Wyróżniamy się przepięknym krajobrazem — osoby, które przyjeżdżają do nas po raz pierwszy, mówią, że tutejsze widoki są naprawdę niezwykłe.
W związku z naszym położeniem możemy pochwalić się walorami przyrodniczymi i występowaniem roślin i zwierząt, które nawet w samej Polsce są dość rzadkie. Warunki klimatyczne sprawiają, że jest u nas trochę chłodniej, na naszych terenach są jednak cieplejsze enklawy — i tak w Tolkmicku uprawiane są brzoskwinie, a w Białej Leśniczówce w Kadynach — winorośle.

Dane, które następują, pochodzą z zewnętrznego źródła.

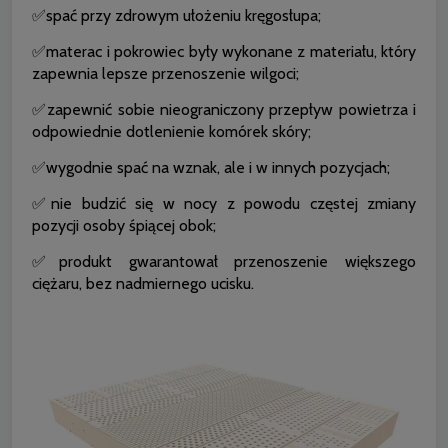
✅spać przy zdrowym ułożeniu kręgosłupa;
✅materac i pokrowiec były wykonane z materiału, który
zapewnia lepsze przenoszenie wilgoci;
✅zapewnić sobie nieograniczony przepływ powietrza i
odpowiednie dotlenienie komórek skóry;
✅wygodnie spać na wznak, ale i w innych pozycjach;
✅nie budzić się w nocy z powodu częstej zmiany
pozycji osoby śpiącej obok;
✅produkt gwarantował przenoszenie większego
ciężaru, bez nadmiernego ucisku.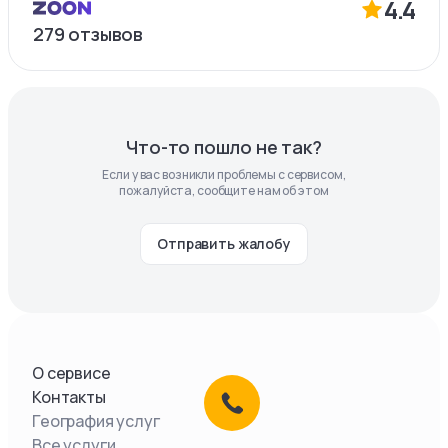
4.4
279
отзывов
Что-то пошло не так?
Если у вас возникли проблемы с сервисом,
пожалуйста, сообщите нам об этом
Отправить жалобу
О сервисе
Контакты
География услуг
Все услуги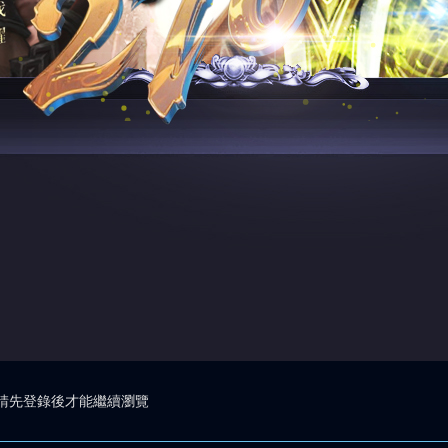
請先登錄後才能繼續瀏覽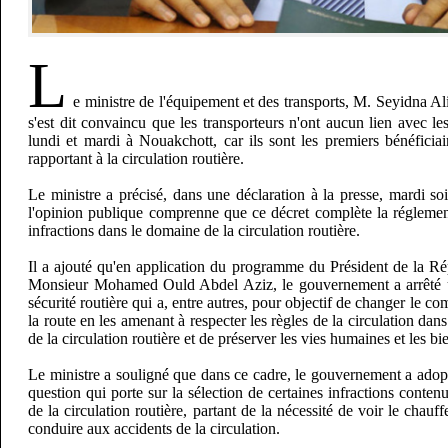
L
e ministre de l'équipement et des transports, M. Seyidn
s'est dit convaincu que les transporteurs n'ont aucun lien avec le
lundi et mardi à Nouakchott, car ils sont les premiers bénéficia
rapportant à la circulation routière.
Le ministre a précisé, dans une déclaration à la presse, mardi soir
l'opinion publique comprenne que ce décret complète la réglement
infractions dans le domaine de la circulation routière.
Il a ajouté qu'en application du programme du Président de la R
Monsieur Mohamed Ould Abdel Aziz, le gouvernement a arrêté un
sécurité routière qui a, entre autres, pour objectif de changer le 
la route en les amenant à respecter les règles de la circulation dans 
de la circulation routière et de préserver les vies humaines et les bi
Le ministre a souligné que dans ce cadre, le gouvernement a adop
question qui porte sur la sélection de certaines infractions conten
de la circulation routière, partant de la nécessité de voir le chauff
conduire aux accidents de la circulation.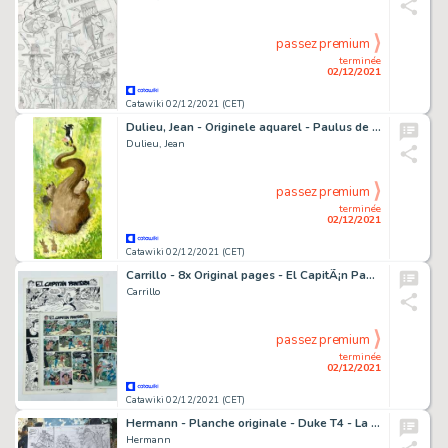
passez premium
terminée
02/12/2021
Catawiki 02/12/2021 (CET)
Dulieu, Jean - Originele aquarel - Paulus de boskabouter - "Professor Punt met Kareltje" - gepubliceerd in EVA - (1963)
Dulieu, Jean
passez premium
terminée
02/12/2021
Catawiki 02/12/2021 (CET)
Carrillo - 8x Original pages - El CapitÃ¡n Pantera - La Escapada - (1987)
Carrillo
passez premium
terminée
02/12/2021
Catawiki 02/12/2021 (CET)
Hermann - Planche originale - Duke T4 - La Dernière fois que j'ai prié - (2020)
Hermann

Nasze tereny mają ciekawą historię, która pozostawiła swoje ślady zarówno w krajobrazie, jak i zabudowie. Pamiątki pozostawione przez poprzednich mieszkańców odnajdujemy do dziś — są to obiekty częściowo przebadane lub dopiero rozpoznane. Mamy na przykład Wały Tolkmita — pozostałości staropruskiego grodziska położone zaraz za Tolkmickiem, na wzgórzach Wysoczyzny Elbląskiej. Jest też Święty Kamień leżący w wodach Zalewu Wiślanego, który poświęcony był staropruskiemu bóstwu płodności i urodzaju.

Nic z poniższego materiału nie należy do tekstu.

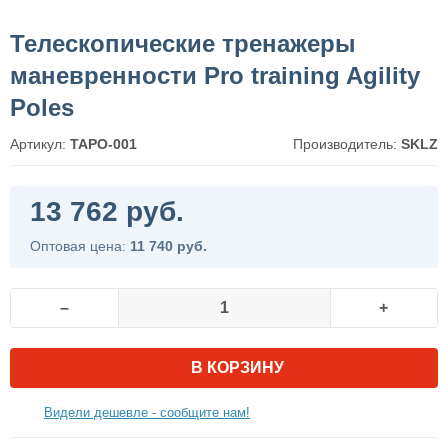
Телескопические тренажеры
маневренности Pro training Agility
Poles
Артикул:
TAPO-001
Производитель:
SKLZ
13 762 руб.
Оптовая цена:
11 740 руб.
–
+
В КОРЗИНУ
Видели дешевле - сообщите нам!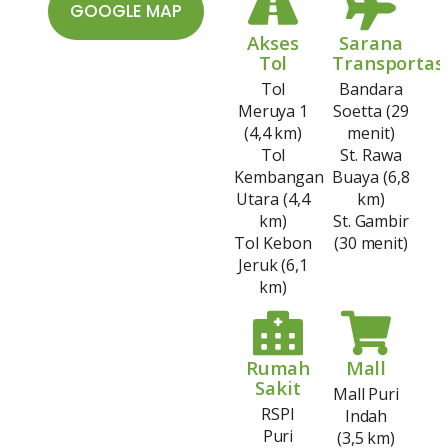
GOOGLE MAP
Akses
Sarana
Tol
Transportas
Tol
Bandara
Meruya 1
Soetta (29
(4,4 km)
menit)
Tol
St. Rawa
Kembangan
Buaya (6,8
Utara (4,4
km)
km)
St. Gambir
Tol Kebon
(30 menit)
Jeruk (6,1
km)
Rumah
Mall
Sakit
Mall Puri
RSPI
Indah
Puri
(3,5 km)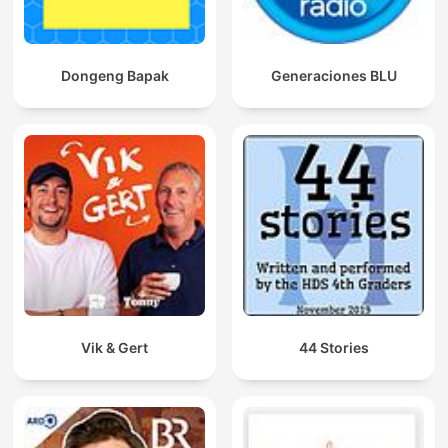
Dongeng Bapak
Generaciones BLU
Vik & Gert
44 Stories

Spoglądając w kierunku wody, nie sposób nie wspomnieć o walorach samego Zalewu Wiślanego — gmina Tolkmicko posiada na swoim terenie całe kilometry wybrzeża Zalewu — znajdziemy tu urządzone plaże — takie jak w Suchaczu, Kadynach i Tolkmicku, ale też szczególnie urokliwe dzikie plaże, a wokół nich trzcinowiska i lasy.
Akwen Zalewu jest szczególnie interesujący dla miłośników żeglarstwa i sportów wodnych. Mamy tutaj niewielką głębokość na dość dużym obszarze — może to być czasami kłopotem dla żeglarzy, ale dla osób uprawiających np. surfing, windsurfing czy kitesurfing stanowi to okoliczność sprzyjającą — podobnie jak wietrzne dni, których mamy w ciągu roku całkiem sporo.

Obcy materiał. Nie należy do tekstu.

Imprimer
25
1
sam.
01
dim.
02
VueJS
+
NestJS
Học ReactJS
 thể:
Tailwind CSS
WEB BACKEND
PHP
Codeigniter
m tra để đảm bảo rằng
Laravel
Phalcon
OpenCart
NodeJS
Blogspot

Wkrótce ruszymy z budową nowej mariny w porcie w Tolkmicku. Jeżeli chodzi o przystanie — na całym południowym brzegu Zalewu Wiślanego jest potencjał na utworzenie kilkunastu. W tej chwili na terenie gminy Tolkmicko funkcjonują te w Suchaczu, Nadbrzeżu i Kamionku Wielkim. Mogłyby powstać kolejne na bazie tych historycznych, które przed wojną służyły głównie cegielniom nadzalewowym. Wówczas mielibyśmy cały kompleks przystani historycznych, które znacznie uatrakcyjniłyby pływanie po Zalewie Wiślanym.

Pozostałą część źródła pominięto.